DATA PROVIDED:
◆ ◆ ◆ ◆

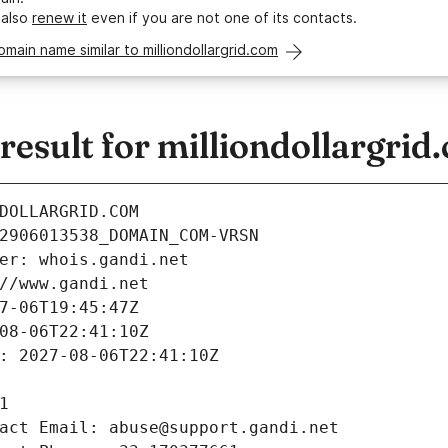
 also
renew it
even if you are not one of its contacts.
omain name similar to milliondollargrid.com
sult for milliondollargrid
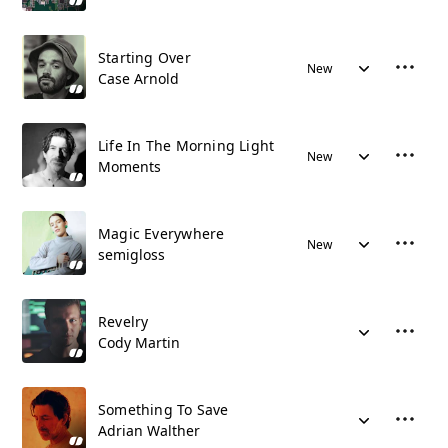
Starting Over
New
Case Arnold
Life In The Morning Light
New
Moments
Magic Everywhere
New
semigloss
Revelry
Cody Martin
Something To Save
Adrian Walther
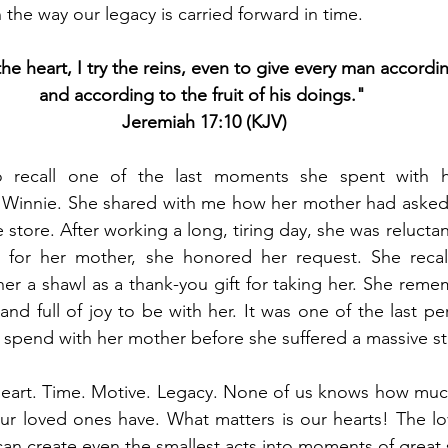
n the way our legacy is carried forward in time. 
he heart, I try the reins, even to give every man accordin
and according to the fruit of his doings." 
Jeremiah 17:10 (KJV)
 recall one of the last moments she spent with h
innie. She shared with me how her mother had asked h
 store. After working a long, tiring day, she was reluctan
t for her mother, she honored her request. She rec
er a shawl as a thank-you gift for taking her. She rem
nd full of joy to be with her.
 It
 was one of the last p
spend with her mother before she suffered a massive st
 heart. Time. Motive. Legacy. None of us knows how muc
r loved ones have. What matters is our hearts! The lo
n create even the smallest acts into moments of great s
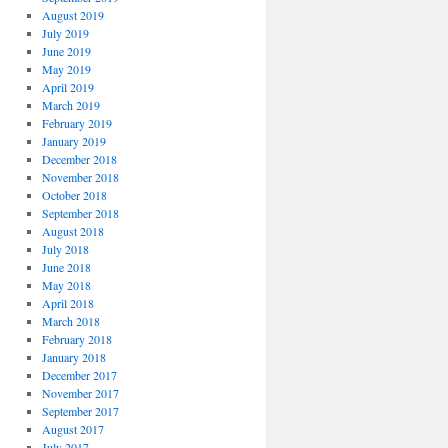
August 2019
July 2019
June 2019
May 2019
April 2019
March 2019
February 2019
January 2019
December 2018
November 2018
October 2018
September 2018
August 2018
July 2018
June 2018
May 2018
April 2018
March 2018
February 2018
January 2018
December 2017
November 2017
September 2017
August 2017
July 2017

◆ ◆ ◆ ◆

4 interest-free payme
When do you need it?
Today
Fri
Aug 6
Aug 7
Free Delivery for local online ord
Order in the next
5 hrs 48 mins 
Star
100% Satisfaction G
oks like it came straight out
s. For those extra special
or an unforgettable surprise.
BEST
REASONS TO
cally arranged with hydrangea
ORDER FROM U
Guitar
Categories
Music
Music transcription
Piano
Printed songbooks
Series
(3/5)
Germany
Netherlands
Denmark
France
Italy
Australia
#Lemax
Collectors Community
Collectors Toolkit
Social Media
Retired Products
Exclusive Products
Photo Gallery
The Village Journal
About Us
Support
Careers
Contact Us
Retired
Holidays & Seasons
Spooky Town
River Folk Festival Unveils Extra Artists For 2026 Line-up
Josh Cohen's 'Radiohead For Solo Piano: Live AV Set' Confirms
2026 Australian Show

◆ ◆ ◆ ◆

WHAT YOU WILL DO: What lines in the data hold the word "Collectors"? Return them.

ANSWER SPACE:
Collectors Community
Collectors Toolkit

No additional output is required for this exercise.